Purpose: : To assess the number, spatial distribution and outer segment (OS) length of cones in the P23H-3 transgenic rat in two protocols: (1) in the aging retina, when rod loss is slow and continuous, and (2) in the light-stressed retina, when rod loss is rapid.

Methods: : We studied P23H-3 heterozygote rats raised in scotopic cyclic light (12h dark/12h 5 lux) from postnatal day (P) 10 to P540. At adulthood some animals were transferred to photopic conditions (12h dark/12h 300 lux) for 1 week. Retinas were assessed for cone density, distribution and OS length by wholemount immunohistochemical labelling of LM opsin, the dominant cone opsin in the rat retina.

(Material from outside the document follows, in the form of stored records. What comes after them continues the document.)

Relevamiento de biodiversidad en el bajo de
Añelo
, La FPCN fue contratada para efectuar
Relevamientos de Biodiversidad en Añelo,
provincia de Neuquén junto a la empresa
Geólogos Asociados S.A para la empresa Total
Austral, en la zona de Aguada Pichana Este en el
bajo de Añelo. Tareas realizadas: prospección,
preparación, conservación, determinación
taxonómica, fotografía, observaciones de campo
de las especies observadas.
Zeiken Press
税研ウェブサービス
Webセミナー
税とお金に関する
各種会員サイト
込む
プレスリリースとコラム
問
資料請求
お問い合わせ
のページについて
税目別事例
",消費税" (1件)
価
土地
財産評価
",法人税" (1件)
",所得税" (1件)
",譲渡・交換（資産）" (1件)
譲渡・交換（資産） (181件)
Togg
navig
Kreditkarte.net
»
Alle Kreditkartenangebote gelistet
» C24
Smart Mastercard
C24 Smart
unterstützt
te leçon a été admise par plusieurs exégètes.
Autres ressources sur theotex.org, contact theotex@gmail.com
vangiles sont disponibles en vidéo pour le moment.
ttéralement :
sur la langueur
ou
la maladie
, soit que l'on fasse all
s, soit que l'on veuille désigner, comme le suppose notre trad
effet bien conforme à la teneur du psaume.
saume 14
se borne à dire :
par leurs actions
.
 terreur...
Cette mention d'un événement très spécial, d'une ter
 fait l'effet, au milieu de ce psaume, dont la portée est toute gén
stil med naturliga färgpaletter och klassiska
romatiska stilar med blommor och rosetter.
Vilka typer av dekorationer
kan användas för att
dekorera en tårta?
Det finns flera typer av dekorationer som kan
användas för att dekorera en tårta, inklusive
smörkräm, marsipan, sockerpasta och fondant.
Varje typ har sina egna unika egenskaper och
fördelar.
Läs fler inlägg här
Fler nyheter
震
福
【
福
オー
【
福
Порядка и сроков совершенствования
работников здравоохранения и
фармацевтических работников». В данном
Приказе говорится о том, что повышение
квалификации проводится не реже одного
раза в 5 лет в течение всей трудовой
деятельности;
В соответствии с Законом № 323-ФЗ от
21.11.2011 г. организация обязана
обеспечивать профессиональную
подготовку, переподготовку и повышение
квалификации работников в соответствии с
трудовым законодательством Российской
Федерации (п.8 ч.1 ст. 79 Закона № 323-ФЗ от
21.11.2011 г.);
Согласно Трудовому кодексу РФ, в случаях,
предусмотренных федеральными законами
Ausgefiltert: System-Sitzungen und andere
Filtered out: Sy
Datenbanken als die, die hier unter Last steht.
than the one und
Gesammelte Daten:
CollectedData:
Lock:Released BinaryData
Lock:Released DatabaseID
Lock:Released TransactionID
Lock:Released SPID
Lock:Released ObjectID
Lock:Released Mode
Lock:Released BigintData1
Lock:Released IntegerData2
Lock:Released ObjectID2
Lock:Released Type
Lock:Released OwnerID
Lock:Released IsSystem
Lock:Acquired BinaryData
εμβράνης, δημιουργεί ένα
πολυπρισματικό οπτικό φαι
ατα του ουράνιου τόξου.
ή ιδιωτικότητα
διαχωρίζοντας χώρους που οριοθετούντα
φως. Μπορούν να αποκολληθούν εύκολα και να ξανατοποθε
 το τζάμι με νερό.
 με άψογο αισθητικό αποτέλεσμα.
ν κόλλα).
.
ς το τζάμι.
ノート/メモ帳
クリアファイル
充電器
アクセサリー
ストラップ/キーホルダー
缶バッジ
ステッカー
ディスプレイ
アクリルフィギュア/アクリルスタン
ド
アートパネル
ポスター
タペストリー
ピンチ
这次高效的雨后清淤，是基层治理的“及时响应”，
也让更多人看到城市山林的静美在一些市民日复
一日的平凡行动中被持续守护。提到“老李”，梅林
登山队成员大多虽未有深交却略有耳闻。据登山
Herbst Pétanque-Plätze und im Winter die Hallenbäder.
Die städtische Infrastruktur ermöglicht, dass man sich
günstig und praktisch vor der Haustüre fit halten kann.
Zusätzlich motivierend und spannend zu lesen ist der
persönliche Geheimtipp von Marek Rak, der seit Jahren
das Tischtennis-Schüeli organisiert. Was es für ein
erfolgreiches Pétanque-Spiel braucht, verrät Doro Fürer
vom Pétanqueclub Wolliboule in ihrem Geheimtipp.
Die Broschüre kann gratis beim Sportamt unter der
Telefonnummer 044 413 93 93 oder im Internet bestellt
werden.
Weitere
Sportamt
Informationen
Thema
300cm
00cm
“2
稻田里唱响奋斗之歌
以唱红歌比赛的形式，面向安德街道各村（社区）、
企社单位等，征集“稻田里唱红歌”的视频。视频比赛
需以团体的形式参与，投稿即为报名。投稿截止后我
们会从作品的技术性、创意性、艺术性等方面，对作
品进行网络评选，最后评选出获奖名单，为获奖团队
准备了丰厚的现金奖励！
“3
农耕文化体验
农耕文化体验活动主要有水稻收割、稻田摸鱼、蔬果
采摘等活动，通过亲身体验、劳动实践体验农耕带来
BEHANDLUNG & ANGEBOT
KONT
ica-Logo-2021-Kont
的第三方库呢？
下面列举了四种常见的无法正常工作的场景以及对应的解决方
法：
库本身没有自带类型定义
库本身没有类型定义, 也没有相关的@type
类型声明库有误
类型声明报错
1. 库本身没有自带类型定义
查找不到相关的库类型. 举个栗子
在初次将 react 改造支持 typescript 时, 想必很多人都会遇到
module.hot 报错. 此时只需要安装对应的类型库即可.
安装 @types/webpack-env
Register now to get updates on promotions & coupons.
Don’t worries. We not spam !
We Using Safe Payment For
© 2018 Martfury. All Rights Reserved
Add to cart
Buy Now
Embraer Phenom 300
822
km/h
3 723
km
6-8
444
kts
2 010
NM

Results: : Over the life of the scotopic-reared P23H-3 rat (P10-P540) both the density and OS length of cones was significantly higher in the central retina than in the peripheral retina. During adulthood and until the oldest age examined (P115-P540), cone numbers remained steady at ~2000/mm² and equal to levels in the non-degenerative retina, while OSs slowly shortened by 23%. Exposure of the adult P23H-3 retina to photopic light for 1 week resulted in no measurable change in cone density, but a 42% reduction in OS length that was most pronounced in the central inferior retina.

Conclusions: : Whether rods degenerate slowly, or rapidly due to an increase in ambient light levels, cone density in the P23H-3 retina remains stable. By contrast, cone OS length is relatively independent of the status of rods when rod degeneration is slow, but is highly dependent when changes to rods are rapid. These findings suggest that, in humans suffering photoreceptor dystrophies from comparable causes, the maintenance of steady, low ambient light conditions will preserve the integrity of cones by minimizing damage to rods.